Table 1 Thermophysical properties of Nanofluids.
Table 2 Thermo-Physical Qualities of Nanoparticles (CuO, Ag) and Base Liquid H2O.
Table 3 Numerical values of Distinct Parameters on Skin Friction \(\left({C}_{fx}, {C}_{fy}\right)\) and Nusselt Number \(\left({Nu}_{x}\right)\) for CuO-Water of Nanofluid for \(Pr=6.2\).
Table 4 Variation of Distinct Parameters on Skin Friction \(\left({C}_{fx}, {C}_{fy}\right)\) and Nusselt Number \(\left({Nu}_{x}\right)\) for Ag-Water of Nanofluid for \(Pr=6.2\).
Table 5 Comparison of \({-}f^{\prime\prime}\left( 0 \right)\) for different values of stretching ratio \(\lambda\) when \(\gamma\)=0.0 = \(\phi\).

Final remarks

This article analyzes the steady, three-dimensional boundary layer rotating nanofluid flow with partial and thermal slippage past an exponentially extending surface. Physical characteristics' effects on two side velocities, temperature field, and friction variables \(\left({C}_{fx}, {C}_{fy}\right)\) and \(({{\varvec{N}}{\varvec{u}}}_{{\varvec{x}}})\) are addressed comprehensively. The following are the major conclusions:

  • Lateral directions \(\left( {f^{\prime}\left( \eta \right), g^{\prime}\left( \eta \right)} \right)\) velocities are declines for growing the values of velocity slip α parameter.

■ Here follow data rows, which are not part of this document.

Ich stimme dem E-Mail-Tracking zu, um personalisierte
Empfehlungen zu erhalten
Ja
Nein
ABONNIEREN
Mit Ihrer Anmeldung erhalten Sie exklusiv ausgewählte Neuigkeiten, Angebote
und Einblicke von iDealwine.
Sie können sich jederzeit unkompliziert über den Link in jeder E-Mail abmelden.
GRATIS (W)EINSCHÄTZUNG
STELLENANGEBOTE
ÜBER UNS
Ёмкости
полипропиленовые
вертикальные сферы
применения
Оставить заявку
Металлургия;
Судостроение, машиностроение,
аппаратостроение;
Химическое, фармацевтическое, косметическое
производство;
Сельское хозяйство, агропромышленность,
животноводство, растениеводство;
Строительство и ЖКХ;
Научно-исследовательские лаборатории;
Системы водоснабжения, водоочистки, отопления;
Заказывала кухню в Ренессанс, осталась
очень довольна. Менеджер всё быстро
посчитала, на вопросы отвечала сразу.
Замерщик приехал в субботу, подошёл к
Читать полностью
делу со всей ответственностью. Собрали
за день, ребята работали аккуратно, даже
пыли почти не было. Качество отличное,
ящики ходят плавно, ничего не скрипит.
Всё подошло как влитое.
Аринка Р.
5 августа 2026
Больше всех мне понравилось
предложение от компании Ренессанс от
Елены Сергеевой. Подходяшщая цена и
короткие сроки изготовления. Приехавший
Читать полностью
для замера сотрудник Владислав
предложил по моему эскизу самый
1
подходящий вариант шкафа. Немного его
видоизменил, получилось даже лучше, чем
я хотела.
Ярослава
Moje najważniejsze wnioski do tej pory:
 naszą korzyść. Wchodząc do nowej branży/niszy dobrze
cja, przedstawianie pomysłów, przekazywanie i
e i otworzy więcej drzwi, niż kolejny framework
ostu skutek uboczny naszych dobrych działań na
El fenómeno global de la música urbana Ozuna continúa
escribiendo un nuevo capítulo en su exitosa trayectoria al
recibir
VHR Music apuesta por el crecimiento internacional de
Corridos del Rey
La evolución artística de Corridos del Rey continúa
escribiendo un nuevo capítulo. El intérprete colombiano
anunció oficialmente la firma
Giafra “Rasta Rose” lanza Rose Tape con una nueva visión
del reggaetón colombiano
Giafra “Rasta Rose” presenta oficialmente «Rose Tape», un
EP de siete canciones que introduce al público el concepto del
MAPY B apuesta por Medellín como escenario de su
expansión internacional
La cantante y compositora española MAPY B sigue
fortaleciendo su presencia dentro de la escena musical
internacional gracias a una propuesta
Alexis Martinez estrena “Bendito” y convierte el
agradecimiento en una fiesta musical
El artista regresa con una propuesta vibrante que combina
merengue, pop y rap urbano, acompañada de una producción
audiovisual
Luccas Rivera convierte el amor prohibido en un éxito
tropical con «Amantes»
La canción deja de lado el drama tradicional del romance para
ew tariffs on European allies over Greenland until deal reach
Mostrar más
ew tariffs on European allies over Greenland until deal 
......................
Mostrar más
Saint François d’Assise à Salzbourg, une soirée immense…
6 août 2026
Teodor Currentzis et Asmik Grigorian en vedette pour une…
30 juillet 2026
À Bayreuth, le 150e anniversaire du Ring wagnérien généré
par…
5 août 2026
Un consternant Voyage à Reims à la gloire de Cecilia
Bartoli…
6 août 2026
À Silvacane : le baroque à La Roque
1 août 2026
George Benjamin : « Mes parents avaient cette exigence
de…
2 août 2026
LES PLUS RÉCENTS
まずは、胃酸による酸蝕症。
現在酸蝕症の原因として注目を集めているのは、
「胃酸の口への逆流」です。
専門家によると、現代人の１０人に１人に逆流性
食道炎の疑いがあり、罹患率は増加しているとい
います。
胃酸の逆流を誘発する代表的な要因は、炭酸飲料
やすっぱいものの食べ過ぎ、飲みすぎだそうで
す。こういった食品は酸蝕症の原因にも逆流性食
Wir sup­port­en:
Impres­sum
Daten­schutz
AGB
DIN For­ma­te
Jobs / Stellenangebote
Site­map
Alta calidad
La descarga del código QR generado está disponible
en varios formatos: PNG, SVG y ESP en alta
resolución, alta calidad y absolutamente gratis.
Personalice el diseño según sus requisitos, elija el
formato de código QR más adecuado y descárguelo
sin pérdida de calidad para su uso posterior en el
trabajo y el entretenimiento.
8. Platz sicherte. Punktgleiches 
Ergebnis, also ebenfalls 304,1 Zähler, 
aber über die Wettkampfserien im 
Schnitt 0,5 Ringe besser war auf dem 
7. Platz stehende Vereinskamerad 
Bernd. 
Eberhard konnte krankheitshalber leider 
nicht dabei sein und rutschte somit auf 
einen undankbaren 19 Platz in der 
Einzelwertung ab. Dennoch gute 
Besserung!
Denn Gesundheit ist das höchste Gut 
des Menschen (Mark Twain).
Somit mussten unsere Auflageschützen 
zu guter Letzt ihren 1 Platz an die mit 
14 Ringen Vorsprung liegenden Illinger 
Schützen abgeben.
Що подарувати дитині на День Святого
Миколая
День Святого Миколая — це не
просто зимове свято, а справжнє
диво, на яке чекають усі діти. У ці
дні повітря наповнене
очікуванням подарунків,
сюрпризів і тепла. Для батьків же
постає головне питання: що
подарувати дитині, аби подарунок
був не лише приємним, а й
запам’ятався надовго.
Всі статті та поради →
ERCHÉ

  • By raising the β parameter then the velocity profile along with two directions \(\left( {f^{\prime}\left( \eta \right), g^{\prime}\left( \eta \right)} \right)\) velocities increases respectively.

  • Silver (Ag) nanoparticle is better heat carriers as compared to Copper oxide (CuO) nanoparticle.

  • The temperature curve and thermal boundary layer width rise while growing the thermal slip β parameter for both types of nanofluids.

  • Temperature distribution θ(η) is decreasing while increasing Pr.

  • By increasing the value of α, skin friction factors \(({C}_{fx}, {C}_{fy})\) diminishes but heat flux rises at the surface.